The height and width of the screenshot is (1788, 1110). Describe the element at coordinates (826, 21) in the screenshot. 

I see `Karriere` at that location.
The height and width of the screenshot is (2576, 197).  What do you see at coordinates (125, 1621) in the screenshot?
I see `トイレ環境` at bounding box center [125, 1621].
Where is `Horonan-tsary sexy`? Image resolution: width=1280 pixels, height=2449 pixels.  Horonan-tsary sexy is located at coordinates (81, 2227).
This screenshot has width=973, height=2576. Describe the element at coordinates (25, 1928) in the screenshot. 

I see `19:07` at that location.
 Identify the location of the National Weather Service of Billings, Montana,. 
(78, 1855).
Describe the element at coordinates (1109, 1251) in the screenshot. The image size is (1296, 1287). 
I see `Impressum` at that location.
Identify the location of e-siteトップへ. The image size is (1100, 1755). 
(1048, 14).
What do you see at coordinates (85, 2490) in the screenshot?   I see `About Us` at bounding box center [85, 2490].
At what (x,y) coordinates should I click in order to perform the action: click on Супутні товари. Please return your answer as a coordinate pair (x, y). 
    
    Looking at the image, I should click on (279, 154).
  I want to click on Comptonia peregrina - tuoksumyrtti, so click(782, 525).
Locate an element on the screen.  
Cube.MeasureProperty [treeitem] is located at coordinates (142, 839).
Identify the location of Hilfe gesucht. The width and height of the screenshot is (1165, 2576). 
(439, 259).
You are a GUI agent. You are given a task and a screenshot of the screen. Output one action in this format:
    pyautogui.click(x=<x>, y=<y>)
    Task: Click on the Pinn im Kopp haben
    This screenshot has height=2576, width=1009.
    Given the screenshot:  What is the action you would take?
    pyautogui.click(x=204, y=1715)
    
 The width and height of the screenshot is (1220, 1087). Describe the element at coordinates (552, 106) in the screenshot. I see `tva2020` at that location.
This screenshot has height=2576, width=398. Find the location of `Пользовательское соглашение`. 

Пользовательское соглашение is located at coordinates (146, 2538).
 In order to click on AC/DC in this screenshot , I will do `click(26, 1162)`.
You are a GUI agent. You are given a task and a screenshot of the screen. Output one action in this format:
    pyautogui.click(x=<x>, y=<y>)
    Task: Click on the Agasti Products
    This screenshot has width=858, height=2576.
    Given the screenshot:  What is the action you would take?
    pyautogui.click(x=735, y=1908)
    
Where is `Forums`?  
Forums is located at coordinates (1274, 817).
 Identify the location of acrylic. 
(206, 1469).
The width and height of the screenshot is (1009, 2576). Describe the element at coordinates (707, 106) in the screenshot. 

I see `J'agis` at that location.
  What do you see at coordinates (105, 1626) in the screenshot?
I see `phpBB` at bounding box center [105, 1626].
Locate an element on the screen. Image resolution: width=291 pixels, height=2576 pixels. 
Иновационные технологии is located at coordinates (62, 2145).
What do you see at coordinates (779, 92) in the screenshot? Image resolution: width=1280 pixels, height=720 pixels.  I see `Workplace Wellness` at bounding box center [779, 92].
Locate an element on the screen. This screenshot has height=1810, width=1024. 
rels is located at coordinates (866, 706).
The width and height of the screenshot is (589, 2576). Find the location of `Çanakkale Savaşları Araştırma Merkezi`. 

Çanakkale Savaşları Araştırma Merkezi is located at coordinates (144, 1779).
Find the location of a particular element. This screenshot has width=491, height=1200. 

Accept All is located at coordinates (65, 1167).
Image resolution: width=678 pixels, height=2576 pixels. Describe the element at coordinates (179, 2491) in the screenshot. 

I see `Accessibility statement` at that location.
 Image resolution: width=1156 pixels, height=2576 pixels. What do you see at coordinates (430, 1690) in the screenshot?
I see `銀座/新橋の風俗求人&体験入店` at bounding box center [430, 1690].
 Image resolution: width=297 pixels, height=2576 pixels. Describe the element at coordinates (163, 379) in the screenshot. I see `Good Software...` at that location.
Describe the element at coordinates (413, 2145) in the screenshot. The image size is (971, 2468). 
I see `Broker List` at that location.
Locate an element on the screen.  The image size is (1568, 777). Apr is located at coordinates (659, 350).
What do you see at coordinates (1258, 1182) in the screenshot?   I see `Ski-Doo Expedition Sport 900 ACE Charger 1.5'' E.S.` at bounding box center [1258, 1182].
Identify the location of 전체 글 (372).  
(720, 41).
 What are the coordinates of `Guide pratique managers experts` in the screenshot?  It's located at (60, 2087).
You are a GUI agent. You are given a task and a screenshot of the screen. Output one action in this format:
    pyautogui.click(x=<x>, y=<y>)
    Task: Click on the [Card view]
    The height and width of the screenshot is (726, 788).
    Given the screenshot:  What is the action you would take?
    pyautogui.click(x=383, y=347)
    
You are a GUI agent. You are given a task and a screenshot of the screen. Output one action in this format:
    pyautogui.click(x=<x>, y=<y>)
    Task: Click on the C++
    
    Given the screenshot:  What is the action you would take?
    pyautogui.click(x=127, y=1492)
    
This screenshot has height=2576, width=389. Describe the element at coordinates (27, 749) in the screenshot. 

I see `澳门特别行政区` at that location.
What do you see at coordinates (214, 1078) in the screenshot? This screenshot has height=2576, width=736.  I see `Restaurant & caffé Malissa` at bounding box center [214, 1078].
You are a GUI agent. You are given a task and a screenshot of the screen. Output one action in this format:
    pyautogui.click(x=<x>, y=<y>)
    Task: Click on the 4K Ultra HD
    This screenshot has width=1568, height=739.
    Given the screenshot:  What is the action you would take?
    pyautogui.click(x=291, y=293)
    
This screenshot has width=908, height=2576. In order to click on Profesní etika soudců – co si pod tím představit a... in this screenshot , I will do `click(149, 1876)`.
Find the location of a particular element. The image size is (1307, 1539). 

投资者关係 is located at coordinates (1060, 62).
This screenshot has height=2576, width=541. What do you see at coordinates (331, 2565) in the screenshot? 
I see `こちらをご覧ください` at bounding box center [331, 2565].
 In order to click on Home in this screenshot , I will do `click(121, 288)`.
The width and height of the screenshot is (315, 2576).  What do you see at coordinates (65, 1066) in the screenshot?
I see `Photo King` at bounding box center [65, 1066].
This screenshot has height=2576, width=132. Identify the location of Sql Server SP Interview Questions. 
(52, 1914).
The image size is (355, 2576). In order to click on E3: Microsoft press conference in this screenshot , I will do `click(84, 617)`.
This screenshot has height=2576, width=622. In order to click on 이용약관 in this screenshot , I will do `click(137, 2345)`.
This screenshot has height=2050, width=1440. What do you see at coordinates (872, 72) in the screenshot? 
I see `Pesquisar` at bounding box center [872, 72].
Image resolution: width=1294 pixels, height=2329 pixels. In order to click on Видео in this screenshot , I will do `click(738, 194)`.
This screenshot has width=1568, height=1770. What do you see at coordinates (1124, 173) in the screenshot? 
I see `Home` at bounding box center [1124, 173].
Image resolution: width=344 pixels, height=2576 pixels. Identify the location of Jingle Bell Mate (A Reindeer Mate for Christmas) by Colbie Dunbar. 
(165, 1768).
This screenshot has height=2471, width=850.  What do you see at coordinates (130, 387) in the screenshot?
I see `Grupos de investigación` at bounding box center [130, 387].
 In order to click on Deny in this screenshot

What needs to be done:
The full listing must be retyped precisely, with no line left out.

Written answer:
The height and width of the screenshot is (1788, 1110). Describe the element at coordinates (826, 21) in the screenshot. 

I see `Karriere` at that location.
The height and width of the screenshot is (2576, 197).  What do you see at coordinates (125, 1621) in the screenshot?
I see `トイレ環境` at bounding box center [125, 1621].
Where is `Horonan-tsary sexy`? Image resolution: width=1280 pixels, height=2449 pixels.  Horonan-tsary sexy is located at coordinates (81, 2227).
This screenshot has width=973, height=2576. Describe the element at coordinates (25, 1928) in the screenshot. 

I see `19:07` at that location.
 Identify the location of the National Weather Service of Billings, Montana,. 
(78, 1855).
Describe the element at coordinates (1109, 1251) in the screenshot. The image size is (1296, 1287). 
I see `Impressum` at that location.
Identify the location of e-siteトップへ. The image size is (1100, 1755). 
(1048, 14).
What do you see at coordinates (85, 2490) in the screenshot?   I see `About Us` at bounding box center [85, 2490].
At what (x,y) coordinates should I click in order to perform the action: click on Супутні товари. Please return your answer as a coordinate pair (x, y). 
    
    Looking at the image, I should click on (279, 154).
  I want to click on Comptonia peregrina - tuoksumyrtti, so click(782, 525).
Locate an element on the screen.  
Cube.MeasureProperty [treeitem] is located at coordinates (142, 839).
Identify the location of Hilfe gesucht. The width and height of the screenshot is (1165, 2576). 
(439, 259).
You are a GUI agent. You are given a task and a screenshot of the screen. Output one action in this format:
    pyautogui.click(x=<x>, y=<y>)
    Task: Click on the Pinn im Kopp haben
    This screenshot has height=2576, width=1009.
    Given the screenshot:  What is the action you would take?
    pyautogui.click(x=204, y=1715)
    
 The width and height of the screenshot is (1220, 1087). Describe the element at coordinates (552, 106) in the screenshot. I see `tva2020` at that location.
This screenshot has height=2576, width=398. Find the location of `Пользовательское соглашение`. 

Пользовательское соглашение is located at coordinates (146, 2538).
 In order to click on AC/DC in this screenshot , I will do `click(26, 1162)`.
You are a GUI agent. You are given a task and a screenshot of the screen. Output one action in this format:
    pyautogui.click(x=<x>, y=<y>)
    Task: Click on the Agasti Products
    This screenshot has width=858, height=2576.
    Given the screenshot:  What is the action you would take?
    pyautogui.click(x=735, y=1908)
    
Where is `Forums`?  
Forums is located at coordinates (1274, 817).
 Identify the location of acrylic. 
(206, 1469).
The width and height of the screenshot is (1009, 2576). Describe the element at coordinates (707, 106) in the screenshot. 

I see `J'agis` at that location.
  What do you see at coordinates (105, 1626) in the screenshot?
I see `phpBB` at bounding box center [105, 1626].
Locate an element on the screen. Image resolution: width=291 pixels, height=2576 pixels. 
Иновационные технологии is located at coordinates (62, 2145).
What do you see at coordinates (779, 92) in the screenshot? Image resolution: width=1280 pixels, height=720 pixels.  I see `Workplace Wellness` at bounding box center [779, 92].
Locate an element on the screen. This screenshot has height=1810, width=1024. 
rels is located at coordinates (866, 706).
The width and height of the screenshot is (589, 2576). Find the location of `Çanakkale Savaşları Araştırma Merkezi`. 

Çanakkale Savaşları Araştırma Merkezi is located at coordinates (144, 1779).
Find the location of a particular element. This screenshot has width=491, height=1200. 

Accept All is located at coordinates (65, 1167).
Image resolution: width=678 pixels, height=2576 pixels. Describe the element at coordinates (179, 2491) in the screenshot. 

I see `Accessibility statement` at that location.
 Image resolution: width=1156 pixels, height=2576 pixels. What do you see at coordinates (430, 1690) in the screenshot?
I see `銀座/新橋の風俗求人&体験入店` at bounding box center [430, 1690].
 Image resolution: width=297 pixels, height=2576 pixels. Describe the element at coordinates (163, 379) in the screenshot. I see `Good Software...` at that location.
Describe the element at coordinates (413, 2145) in the screenshot. The image size is (971, 2468). 
I see `Broker List` at that location.
Locate an element on the screen.  The image size is (1568, 777). Apr is located at coordinates (659, 350).
What do you see at coordinates (1258, 1182) in the screenshot?   I see `Ski-Doo Expedition Sport 900 ACE Charger 1.5'' E.S.` at bounding box center [1258, 1182].
Identify the location of 전체 글 (372).  
(720, 41).
 What are the coordinates of `Guide pratique managers experts` in the screenshot?  It's located at (60, 2087).
You are a GUI agent. You are given a task and a screenshot of the screen. Output one action in this format:
    pyautogui.click(x=<x>, y=<y>)
    Task: Click on the [Card view]
    The height and width of the screenshot is (726, 788).
    Given the screenshot:  What is the action you would take?
    pyautogui.click(x=383, y=347)
    
You are a GUI agent. You are given a task and a screenshot of the screen. Output one action in this format:
    pyautogui.click(x=<x>, y=<y>)
    Task: Click on the C++
    
    Given the screenshot:  What is the action you would take?
    pyautogui.click(x=127, y=1492)
    
This screenshot has height=2576, width=389. Describe the element at coordinates (27, 749) in the screenshot. 

I see `澳门特别行政区` at that location.
What do you see at coordinates (214, 1078) in the screenshot? This screenshot has height=2576, width=736.  I see `Restaurant & caffé Malissa` at bounding box center [214, 1078].
You are a GUI agent. You are given a task and a screenshot of the screen. Output one action in this format:
    pyautogui.click(x=<x>, y=<y>)
    Task: Click on the 4K Ultra HD
    This screenshot has width=1568, height=739.
    Given the screenshot:  What is the action you would take?
    pyautogui.click(x=291, y=293)
    
This screenshot has width=908, height=2576. In order to click on Profesní etika soudců – co si pod tím představit a... in this screenshot , I will do `click(149, 1876)`.
Find the location of a particular element. The image size is (1307, 1539). 

投资者关係 is located at coordinates (1060, 62).
This screenshot has height=2576, width=541. What do you see at coordinates (331, 2565) in the screenshot? 
I see `こちらをご覧ください` at bounding box center [331, 2565].
 In order to click on Home in this screenshot , I will do `click(121, 288)`.
The width and height of the screenshot is (315, 2576).  What do you see at coordinates (65, 1066) in the screenshot?
I see `Photo King` at bounding box center [65, 1066].
This screenshot has height=2576, width=132. Identify the location of Sql Server SP Interview Questions. 
(52, 1914).
The image size is (355, 2576). In order to click on E3: Microsoft press conference in this screenshot , I will do `click(84, 617)`.
This screenshot has height=2576, width=622. In order to click on 이용약관 in this screenshot , I will do `click(137, 2345)`.
This screenshot has height=2050, width=1440. What do you see at coordinates (872, 72) in the screenshot? 
I see `Pesquisar` at bounding box center [872, 72].
Image resolution: width=1294 pixels, height=2329 pixels. In order to click on Видео in this screenshot , I will do `click(738, 194)`.
This screenshot has width=1568, height=1770. What do you see at coordinates (1124, 173) in the screenshot? 
I see `Home` at bounding box center [1124, 173].
Image resolution: width=344 pixels, height=2576 pixels. Identify the location of Jingle Bell Mate (A Reindeer Mate for Christmas) by Colbie Dunbar. 
(165, 1768).
This screenshot has height=2471, width=850.  What do you see at coordinates (130, 387) in the screenshot?
I see `Grupos de investigación` at bounding box center [130, 387].
 In order to click on Deny in this screenshot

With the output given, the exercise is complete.